Peters shared a look with Sturgeon, the sort of nonverbal communication partners developed over many years of teamwork.
The sort of look that reminded Erik of his old partner, James Hadley. Jimmy.
After a moment the older detective shrugged. “It might not have been an accident. There’s supposed to be a metal railing separating the construction site from the sidewalk. The contractor swears it was put in last week, but it’s gone.”
“Contractors lie,” Erik said, having been stung on a few projects over the years. “Subcontractors cut corners. That doesn’t say ‘intentional’ to me.”
But his instincts jangled. The sluiceway had opened at precisely the wrong moment. When he’d looked at the cement truck cab moments later, the driver had been gone, the door hanging open.
Peters stared at him for a long moment as though assessing him. Finally he nodded. “Have a look at this.” He led them back through the police line, to the place where Meg had fallen through.
Erik took one look at the wooden railing and cursed bitterly. The panel had been neatly sawn through.
“So let me ask you.” Peters tucked the PDA into his pocket, giving an illusion of off-the-record, though he hadn’t turned off the recording feature. “Who was the target here? Boston General, Meg Corning…or you?”
Chapter Three
Raine knocked on the door to Meg’s office almost an hour later, still looking polished and professional. Beautiful.
In comparison, Meg felt like a train wreck. Jemma had managed to find her a T-shirt to wear under a set of green scrubs, along with a pair of gym shoes, but that had been the extent of scroungeable spare clothes.
Meg was itchy and uncomfortable, and beginning to wish she’d taken that trip to the ER and from there gone home.
But she’d wanted to speak with Raine personally.
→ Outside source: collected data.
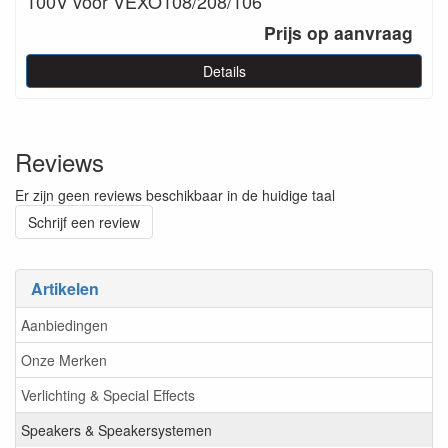
100V voor VEXO108/208/106
Prijs op aanvraag
Details
Reviews
Er zijn geen reviews beschikbaar in de huidige taal
Schrijf een review
Artikelen
Aanbiedingen
Onze Merken
Verlichting & Special Effects
Speakers & Speakersystemen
The dark-haired beauty might work for FalcoTechno, she might have come to the lab under false pretenses, but she’d inadvertently made herself one of Meg’s patients. Besides, whatever she’d done, she was a human being.
A woman. An expectant mother.
Meg waved her in. “Have a seat, Ms. Montgomery. I need to talk to you about something.”
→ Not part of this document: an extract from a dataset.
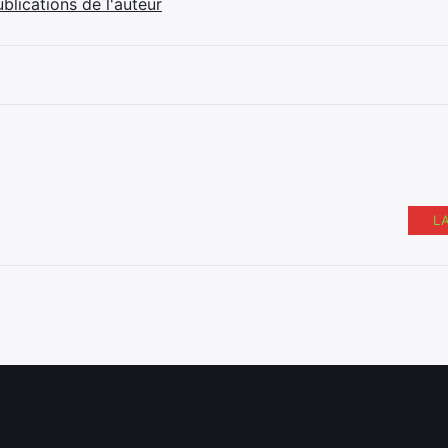
ublications de l'auteur
L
“If it’s about what Erik and I did this morning, I’m sorry. I didn’t mean—”
“It’s not about that,” Meg interrupted. “It’s about the blood sample you gave us. There’s a problem.”
The bloom in the other woman’s cheeks drained to pasty white, then took on a hot flush. “With the pregnancy?”
She didn’t call it the baby. She called it the pregnancy. That, in Meg’s clinical experience, was a telling detail. But this wasn’t a counseling session, so she focused on the information that could save Raine’s life. “It’s not just the pregnancy. Our genetic screen revealed that you carry two gene mutations that put you at a high risk for developing blood clots in your arms and legs, or having a stroke or heart attack.”